-- DATA EXTRACT follows --

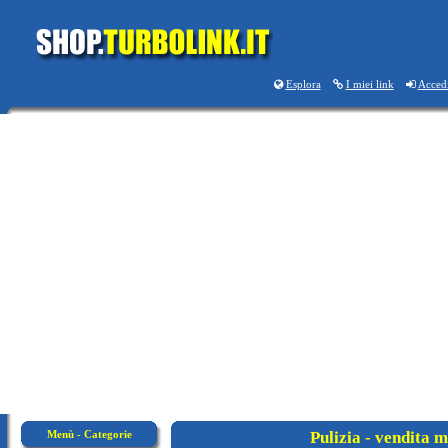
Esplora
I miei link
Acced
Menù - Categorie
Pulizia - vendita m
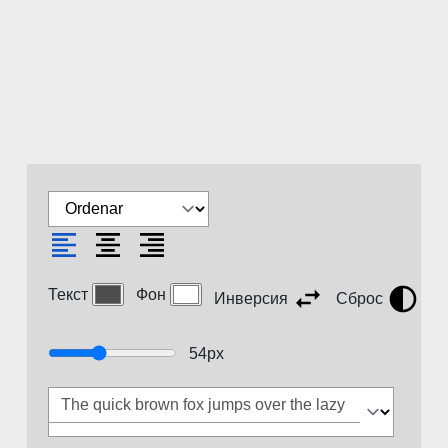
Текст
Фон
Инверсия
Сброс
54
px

-- DATA EXTRACT concluded --
-- DATA EXTRACT follows --

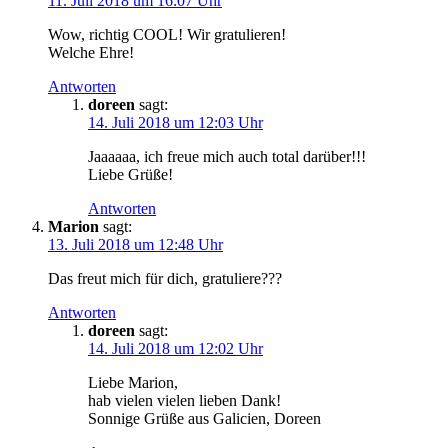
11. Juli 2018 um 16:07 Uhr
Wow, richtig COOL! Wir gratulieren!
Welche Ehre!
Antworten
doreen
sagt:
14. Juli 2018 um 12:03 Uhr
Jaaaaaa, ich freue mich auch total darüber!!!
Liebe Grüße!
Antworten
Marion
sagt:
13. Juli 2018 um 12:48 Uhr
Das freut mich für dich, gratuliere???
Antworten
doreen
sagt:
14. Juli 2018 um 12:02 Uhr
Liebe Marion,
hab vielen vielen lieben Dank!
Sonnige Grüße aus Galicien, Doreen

-- DATA EXTRACT concluded --
-- DATA EXTRACT follows --

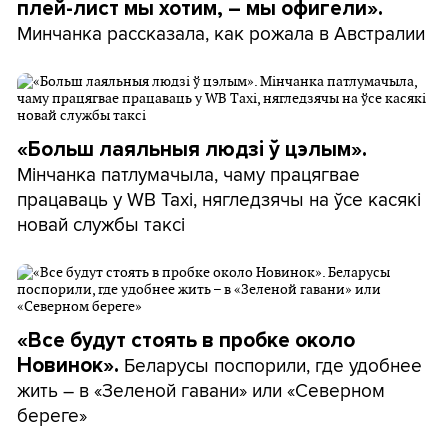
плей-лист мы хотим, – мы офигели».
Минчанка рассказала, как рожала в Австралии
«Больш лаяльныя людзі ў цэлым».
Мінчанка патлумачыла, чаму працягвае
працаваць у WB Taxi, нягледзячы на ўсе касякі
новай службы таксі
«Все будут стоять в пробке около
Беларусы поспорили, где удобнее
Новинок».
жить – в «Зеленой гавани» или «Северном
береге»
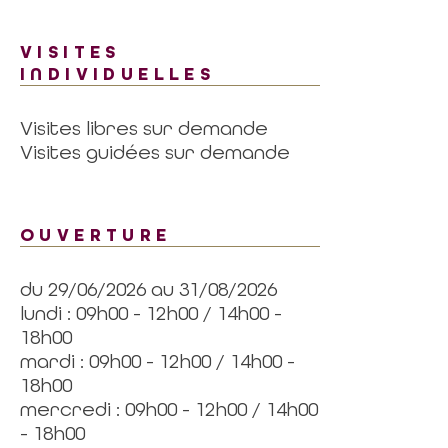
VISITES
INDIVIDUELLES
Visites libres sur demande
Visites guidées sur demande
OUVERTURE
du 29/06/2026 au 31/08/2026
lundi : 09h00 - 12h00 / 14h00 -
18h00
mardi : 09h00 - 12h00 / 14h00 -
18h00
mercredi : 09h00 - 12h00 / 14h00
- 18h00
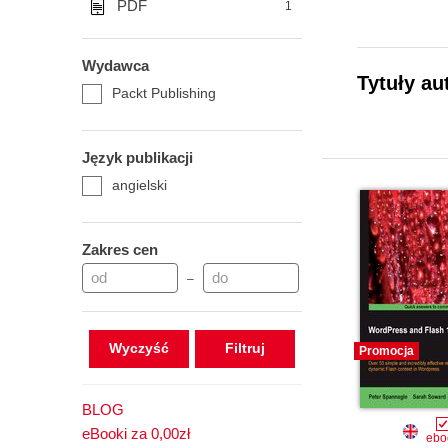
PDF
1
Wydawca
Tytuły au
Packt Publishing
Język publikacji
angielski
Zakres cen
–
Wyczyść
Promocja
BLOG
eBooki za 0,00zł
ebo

-- DATA EXTRACT concluded --

• [PROMPT]:
Read the entries and select each line where the word "demande" is found.

• [RESPONSE BOX]:
Visites libres sur demande
Visites guidées sur demande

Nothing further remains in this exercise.